The gems and jewellery sector is overwhelmed with the Union Budget 2022-23. There is a swathe of favourable policy reforms announced that empowers the industry and
puts it on a firm footing to capitalise on growth opportunities in the coming decade, says a release by the The Gem and Jewellery Export Promotion Council
Reduction in customs duty on cut and polished diamonds and coloured gemstones from 7.5 per cent to 5 per cent and nil on sawn diamonds is a welcome move.
“The Indian gem & jewellery sector is one of the leading contributors to the national economy and the country is the undisputed leader in diamond processing. Reduction
in import duty on cut and polished diamonds to 5 per cent will further help in strengthening the sector and retain its leadership position,” says Colin Shah, Chairman, GJEPC.
“India has always aspired to be the ‘Jewellery Capital of the World’ but for that besides manufacturing we need trading as well. High duty on cut and polished diamonds
was impacting business and we were losing out to Dubai, Hong Kong and Antwerp. Lower duties will help us to bring that business to India,” he added.
Besides that, Shah explains that since Indian jewellery exporters have been working with retailers across the globe for years, there have been rejections, breakage,
repair etc. but these pieces of jewellery and gemstones could not be brought into the country because of high duties. “It will enable manufacturers to bring those back,” he said.

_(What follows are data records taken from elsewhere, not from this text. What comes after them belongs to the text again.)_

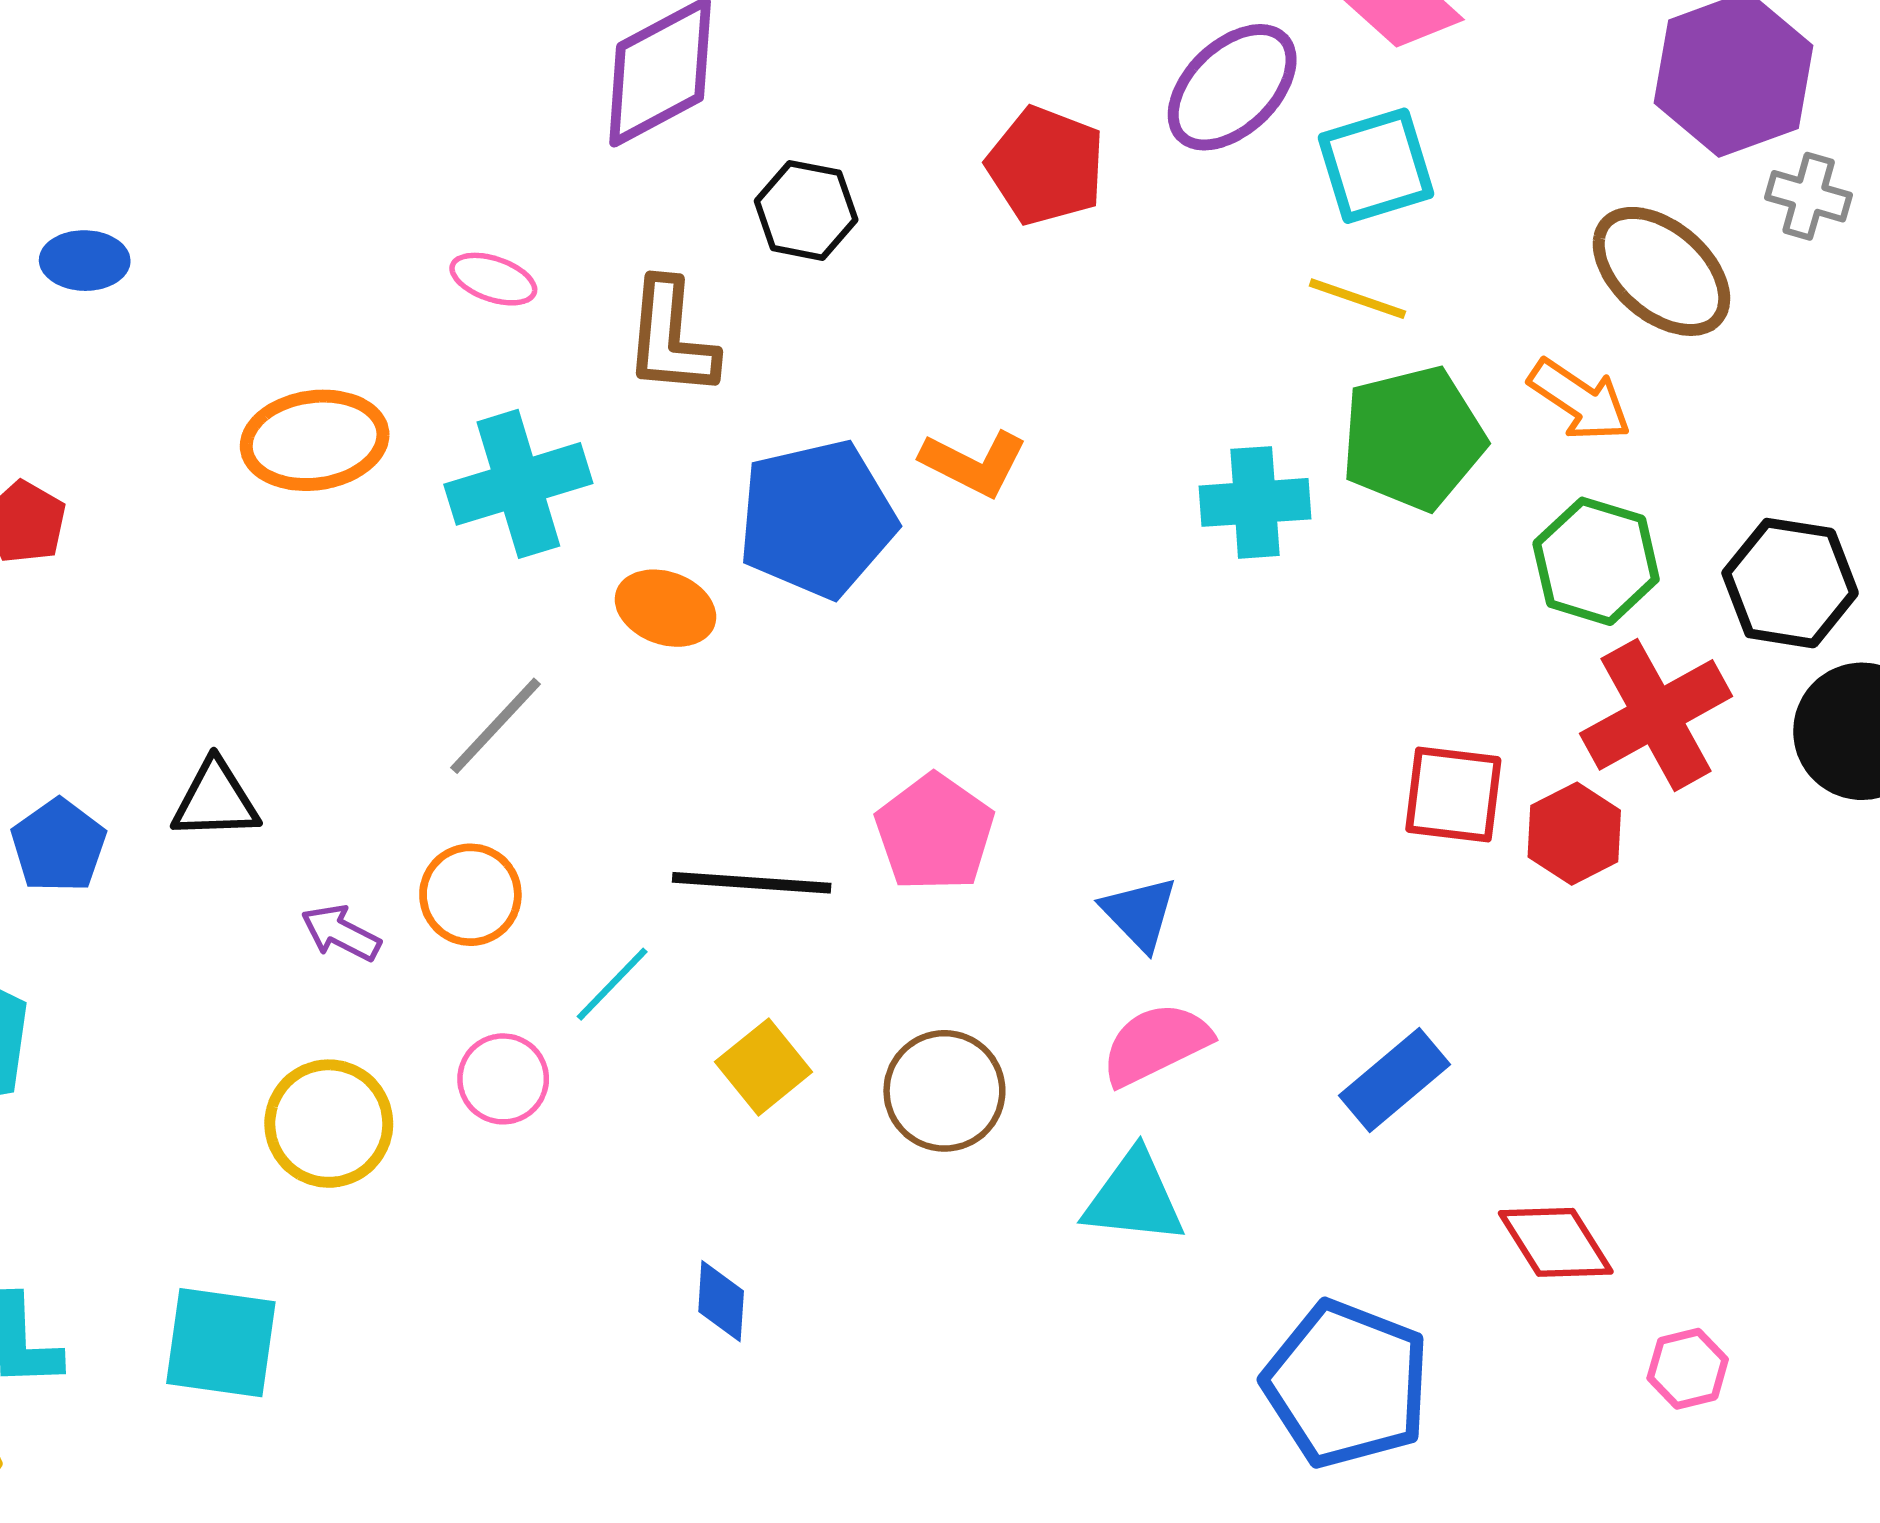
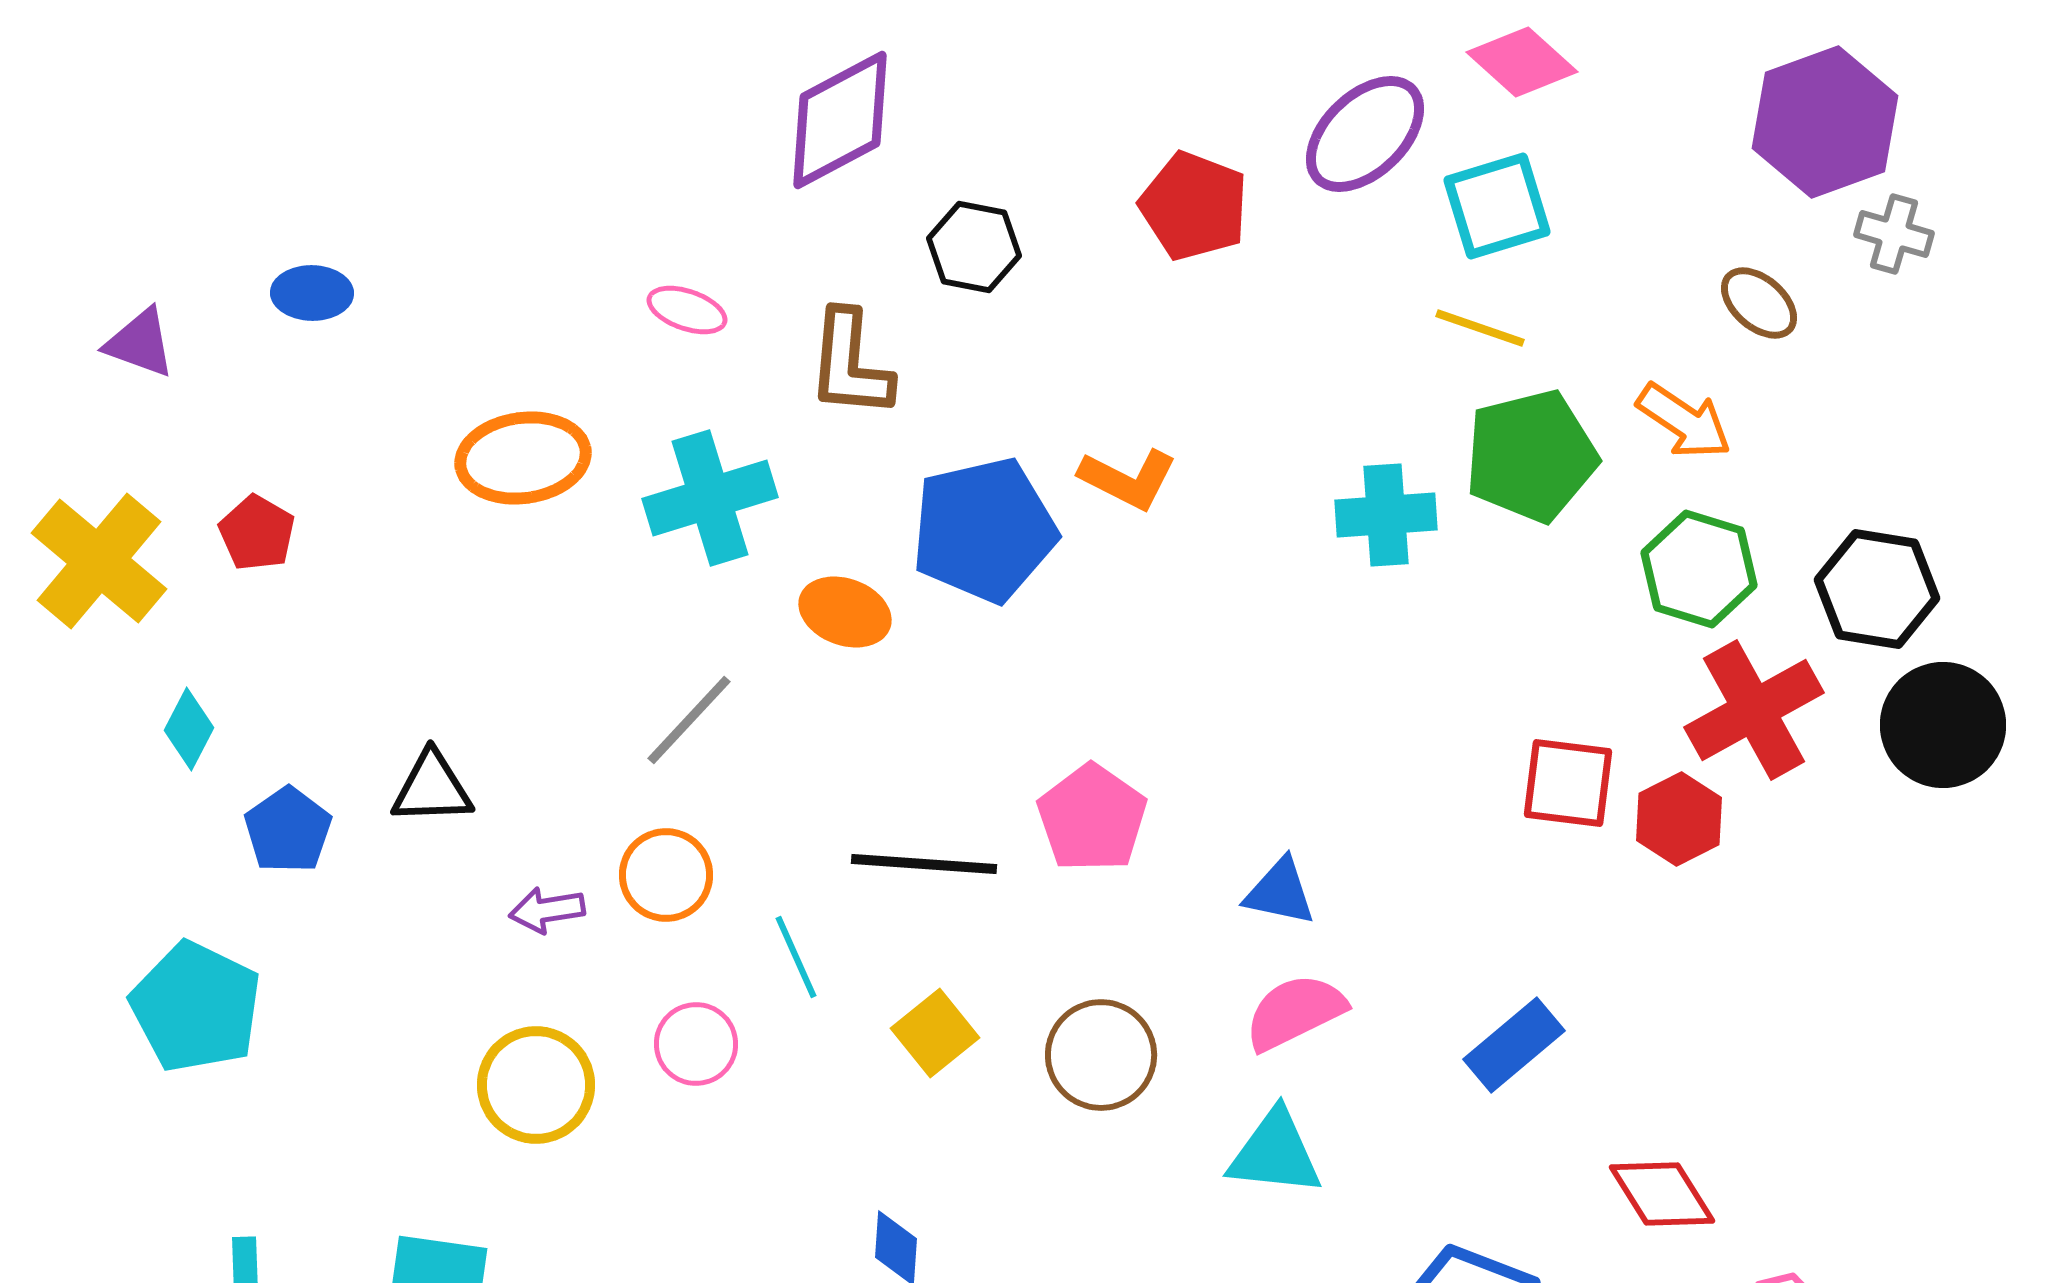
brown ellipse: (1661, 271) -> (1759, 303), size x0.6
blue triangle: (1140, 913) -> (1280, 892), turned -34
purple arrow: (341, 933) -> (547, 910), turned -36
cyan line: (612, 984) -> (796, 957), turned -68

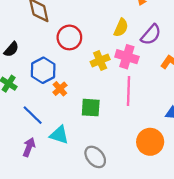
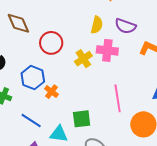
purple semicircle: (151, 35) -> (125, 26), turned 80
pink line: (129, 91) -> (118, 98), moved
green square: (91, 108) -> (82, 119), moved

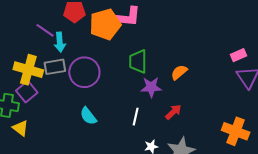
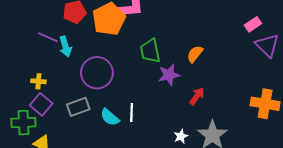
gray rectangle: (55, 67) -> (78, 107), moved
yellow cross: (28, 70) -> (38, 81), size x0.5
white line: (136, 117) -> (132, 112), moved

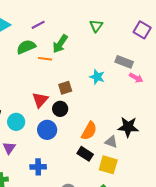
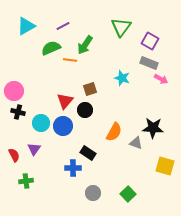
green triangle: (96, 26) -> (121, 27), size x1.5
purple square: (142, 30) -> (150, 41), moved
blue circle: (47, 130) -> (63, 126), moved
black rectangle: (85, 154) -> (88, 153), moved
yellow square: (108, 165) -> (165, 166), moved
blue cross: (38, 167) -> (73, 168), moved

Nearly 10 per cent of the rough diamonds that come into India are sawn diamonds. Sawn diamonds are diamonds where the miner is sawing the diamond into half. So it
is a semi-processed rough diamond. “With a 7.5 per cent duty it was unviable to manufacture (cut and polish) the diamond in India. Now with the duty becoming nil we will be able to manufacture sawn diamonds in India,” Shah argued.
Another positive point is the extension of the Emergency Credit Line Guarantee Scheme (ECLGS) for MSMEs up to March 2023. This will benefit the sector as nearly 90
per cent of the gem and jewellery sector consists of MSMEs, explains Shah.
“Acceptance of personal surety bonds in place of bank guarantee for import of gold will meet our longstanding demand of simplifying duty free gold availability, especially
to the SME exporters of gold jewellery and revive the exports of plain gold jewellery. Bank guarantees led to blockage of capital. Surety bonds will lead to unlocking of capital for all our manufacturers. This will increase liquidity and help gold jewellery
exports,” added Shah.
Shah is also pleased with the announcement of a simplified regulatory framework by June 2022 to facilitate gem and jewellery exports through the e-commerce route.
“This will ensure that jewellers from every district in the country are able to ship their products overseas in a fast and economical manner. This is the need of the
hour as the e-commerce sales of jewellery are growing exponentially in US and the consuming markets. The broad basing of the exports through this measure have the potential to grow the exports from this sector to $100 billion in the next 5 years,” he said.
The finance minister’s announcement to bring in a new SEZ regime by changing the SEZ Act will also benefit the gems and jewellery sector.
“The exports from SEZ are growing at a rapid pace and have the potential of getting FDI in manufacturing and exports of jewellery from SEZ and take the country’s exports
to one trillion dollars within the next three years,” he added.
Currently India is the second-largest exporter of gold jewellery in the world, next to China. Studded Gold jewellery exports for the period April 2021 to December
2021 grew by 56 per cent to $4084.37 million as compared to $2615.09 million for the same period of 2019. However, exports of plain gold jewellery for the period of April 2021 to Dec 2021 declined by 57.47 per cent to $2830.84 million as compared to $6655.84
million for the same period of 2019.
The overall gem and jewellery exports from April 2021 to December 2021, grew 5.76 per cent to $29084.0 million as compared to compared to $27500.85 million for the
same period in 2019.
“This year we will end the year between $35-40 billion. We aspire to go to $70 billion in the next three years and to $100 billion in the next 5-7 years,” said Shah.